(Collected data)
Content starts
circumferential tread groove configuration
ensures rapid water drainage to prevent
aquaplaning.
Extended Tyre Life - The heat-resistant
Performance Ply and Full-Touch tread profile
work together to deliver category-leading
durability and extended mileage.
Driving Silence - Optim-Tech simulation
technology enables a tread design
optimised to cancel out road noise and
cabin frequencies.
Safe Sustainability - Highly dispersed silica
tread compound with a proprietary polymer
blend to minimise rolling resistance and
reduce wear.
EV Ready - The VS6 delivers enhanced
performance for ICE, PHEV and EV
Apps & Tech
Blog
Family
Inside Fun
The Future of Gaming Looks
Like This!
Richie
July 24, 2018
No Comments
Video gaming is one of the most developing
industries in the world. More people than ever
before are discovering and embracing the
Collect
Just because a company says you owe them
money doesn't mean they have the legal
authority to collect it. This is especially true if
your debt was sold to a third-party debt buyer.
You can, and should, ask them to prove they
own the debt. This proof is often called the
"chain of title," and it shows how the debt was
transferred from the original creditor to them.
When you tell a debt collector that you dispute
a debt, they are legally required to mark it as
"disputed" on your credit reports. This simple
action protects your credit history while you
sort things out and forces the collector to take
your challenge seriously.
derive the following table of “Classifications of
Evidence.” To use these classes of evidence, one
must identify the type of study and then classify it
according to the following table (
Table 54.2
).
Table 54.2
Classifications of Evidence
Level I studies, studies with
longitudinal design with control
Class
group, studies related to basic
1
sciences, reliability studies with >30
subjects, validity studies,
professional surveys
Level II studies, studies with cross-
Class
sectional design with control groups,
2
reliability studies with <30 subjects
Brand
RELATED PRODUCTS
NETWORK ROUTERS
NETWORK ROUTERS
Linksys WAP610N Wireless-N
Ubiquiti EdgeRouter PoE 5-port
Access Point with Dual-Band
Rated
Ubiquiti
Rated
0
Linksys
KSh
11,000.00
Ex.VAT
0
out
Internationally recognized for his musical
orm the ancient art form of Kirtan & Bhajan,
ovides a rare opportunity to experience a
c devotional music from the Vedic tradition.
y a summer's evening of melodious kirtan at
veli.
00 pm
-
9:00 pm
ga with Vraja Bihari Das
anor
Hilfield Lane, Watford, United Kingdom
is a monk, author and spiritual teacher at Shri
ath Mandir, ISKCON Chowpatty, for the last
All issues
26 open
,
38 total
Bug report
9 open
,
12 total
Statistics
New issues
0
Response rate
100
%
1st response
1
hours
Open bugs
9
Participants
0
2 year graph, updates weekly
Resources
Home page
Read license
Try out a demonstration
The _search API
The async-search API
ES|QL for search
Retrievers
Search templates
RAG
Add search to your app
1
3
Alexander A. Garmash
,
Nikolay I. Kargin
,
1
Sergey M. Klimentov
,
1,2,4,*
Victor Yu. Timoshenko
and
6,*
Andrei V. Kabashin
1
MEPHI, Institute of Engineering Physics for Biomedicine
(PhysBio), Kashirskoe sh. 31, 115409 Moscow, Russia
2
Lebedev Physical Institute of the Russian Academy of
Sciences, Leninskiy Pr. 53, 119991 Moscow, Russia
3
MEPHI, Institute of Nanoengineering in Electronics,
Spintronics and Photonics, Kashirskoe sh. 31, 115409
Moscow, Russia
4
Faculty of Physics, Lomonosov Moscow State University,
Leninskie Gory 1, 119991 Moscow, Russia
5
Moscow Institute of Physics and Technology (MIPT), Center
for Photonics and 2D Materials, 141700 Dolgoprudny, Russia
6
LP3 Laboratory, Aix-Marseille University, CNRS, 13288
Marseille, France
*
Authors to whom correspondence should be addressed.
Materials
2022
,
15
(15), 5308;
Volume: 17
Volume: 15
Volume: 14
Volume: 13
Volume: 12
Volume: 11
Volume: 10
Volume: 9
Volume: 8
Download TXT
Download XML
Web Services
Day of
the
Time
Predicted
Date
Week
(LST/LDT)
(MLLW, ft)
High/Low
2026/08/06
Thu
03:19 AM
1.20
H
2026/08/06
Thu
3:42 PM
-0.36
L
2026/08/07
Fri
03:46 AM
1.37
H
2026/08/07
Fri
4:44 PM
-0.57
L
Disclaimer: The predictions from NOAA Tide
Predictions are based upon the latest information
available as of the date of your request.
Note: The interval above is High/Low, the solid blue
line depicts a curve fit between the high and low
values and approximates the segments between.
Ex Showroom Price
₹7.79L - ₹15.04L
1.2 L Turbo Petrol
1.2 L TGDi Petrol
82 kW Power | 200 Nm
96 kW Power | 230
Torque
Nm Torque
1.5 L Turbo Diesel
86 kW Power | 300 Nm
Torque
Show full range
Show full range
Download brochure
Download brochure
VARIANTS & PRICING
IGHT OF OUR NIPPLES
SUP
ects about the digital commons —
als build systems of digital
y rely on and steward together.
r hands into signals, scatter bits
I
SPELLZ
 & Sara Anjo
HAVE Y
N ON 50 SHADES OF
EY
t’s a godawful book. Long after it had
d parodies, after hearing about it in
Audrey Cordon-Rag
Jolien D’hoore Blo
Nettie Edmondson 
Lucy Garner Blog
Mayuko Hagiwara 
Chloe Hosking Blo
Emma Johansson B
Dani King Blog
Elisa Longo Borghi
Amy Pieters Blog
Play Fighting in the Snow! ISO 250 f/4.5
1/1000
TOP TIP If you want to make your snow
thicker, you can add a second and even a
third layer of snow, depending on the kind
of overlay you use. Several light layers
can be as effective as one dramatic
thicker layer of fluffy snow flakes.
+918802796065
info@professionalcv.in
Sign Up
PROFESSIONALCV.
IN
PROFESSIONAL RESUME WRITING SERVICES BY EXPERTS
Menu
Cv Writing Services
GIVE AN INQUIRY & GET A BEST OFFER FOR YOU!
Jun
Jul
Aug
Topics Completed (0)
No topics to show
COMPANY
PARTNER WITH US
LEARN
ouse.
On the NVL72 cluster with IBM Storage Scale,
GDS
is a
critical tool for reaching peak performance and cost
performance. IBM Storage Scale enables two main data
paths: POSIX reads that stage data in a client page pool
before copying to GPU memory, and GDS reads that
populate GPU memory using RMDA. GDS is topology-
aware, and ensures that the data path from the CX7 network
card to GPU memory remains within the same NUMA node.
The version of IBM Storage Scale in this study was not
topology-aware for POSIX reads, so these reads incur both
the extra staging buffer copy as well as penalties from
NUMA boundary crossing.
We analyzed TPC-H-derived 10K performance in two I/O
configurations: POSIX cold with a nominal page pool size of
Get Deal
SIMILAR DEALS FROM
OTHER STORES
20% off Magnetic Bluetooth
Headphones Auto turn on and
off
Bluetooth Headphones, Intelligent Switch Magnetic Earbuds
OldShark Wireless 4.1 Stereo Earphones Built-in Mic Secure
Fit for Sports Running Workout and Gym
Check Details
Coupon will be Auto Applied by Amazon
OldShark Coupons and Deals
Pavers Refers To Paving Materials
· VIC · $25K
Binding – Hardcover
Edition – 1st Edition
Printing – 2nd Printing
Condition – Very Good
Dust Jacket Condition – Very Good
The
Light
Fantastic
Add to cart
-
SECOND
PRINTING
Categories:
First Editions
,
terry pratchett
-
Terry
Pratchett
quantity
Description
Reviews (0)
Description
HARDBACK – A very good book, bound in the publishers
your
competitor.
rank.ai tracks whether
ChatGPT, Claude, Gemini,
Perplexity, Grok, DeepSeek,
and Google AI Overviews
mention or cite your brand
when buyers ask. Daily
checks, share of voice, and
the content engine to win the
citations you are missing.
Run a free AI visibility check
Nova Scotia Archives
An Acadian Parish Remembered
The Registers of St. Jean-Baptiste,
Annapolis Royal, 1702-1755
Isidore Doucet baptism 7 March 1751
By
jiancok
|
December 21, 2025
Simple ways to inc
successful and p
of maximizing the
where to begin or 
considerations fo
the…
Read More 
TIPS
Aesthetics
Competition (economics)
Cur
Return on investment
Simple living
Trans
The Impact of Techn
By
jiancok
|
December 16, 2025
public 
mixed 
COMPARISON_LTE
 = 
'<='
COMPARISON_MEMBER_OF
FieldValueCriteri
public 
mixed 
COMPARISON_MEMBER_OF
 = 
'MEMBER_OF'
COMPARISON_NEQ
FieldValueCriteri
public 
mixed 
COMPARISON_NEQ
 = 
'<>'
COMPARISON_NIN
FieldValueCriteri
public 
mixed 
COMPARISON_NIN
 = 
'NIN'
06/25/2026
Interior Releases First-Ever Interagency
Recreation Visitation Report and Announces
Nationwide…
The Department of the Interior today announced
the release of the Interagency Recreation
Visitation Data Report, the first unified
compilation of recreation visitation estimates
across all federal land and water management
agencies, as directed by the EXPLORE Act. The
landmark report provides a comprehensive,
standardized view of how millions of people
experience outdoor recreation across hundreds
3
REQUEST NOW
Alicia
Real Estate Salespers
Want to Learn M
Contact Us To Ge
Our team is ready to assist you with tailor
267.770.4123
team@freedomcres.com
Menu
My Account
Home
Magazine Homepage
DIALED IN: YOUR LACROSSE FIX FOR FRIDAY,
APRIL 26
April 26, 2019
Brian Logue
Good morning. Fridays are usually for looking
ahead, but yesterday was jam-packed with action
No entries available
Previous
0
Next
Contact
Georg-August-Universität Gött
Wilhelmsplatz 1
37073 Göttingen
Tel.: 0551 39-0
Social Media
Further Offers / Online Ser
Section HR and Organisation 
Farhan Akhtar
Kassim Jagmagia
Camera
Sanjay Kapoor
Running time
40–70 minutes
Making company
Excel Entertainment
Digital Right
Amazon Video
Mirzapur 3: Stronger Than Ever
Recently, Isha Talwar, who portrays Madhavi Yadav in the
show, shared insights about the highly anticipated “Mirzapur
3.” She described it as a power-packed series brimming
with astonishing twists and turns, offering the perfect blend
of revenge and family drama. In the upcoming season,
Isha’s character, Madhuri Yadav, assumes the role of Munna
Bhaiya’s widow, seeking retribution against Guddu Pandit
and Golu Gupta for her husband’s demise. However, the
Content ends
Task requirements
Copy every line in the entries above that has the string "thicker" in it.

Solution
thicker, you can add a second and even a
thicker layer of fluffy snow flakes.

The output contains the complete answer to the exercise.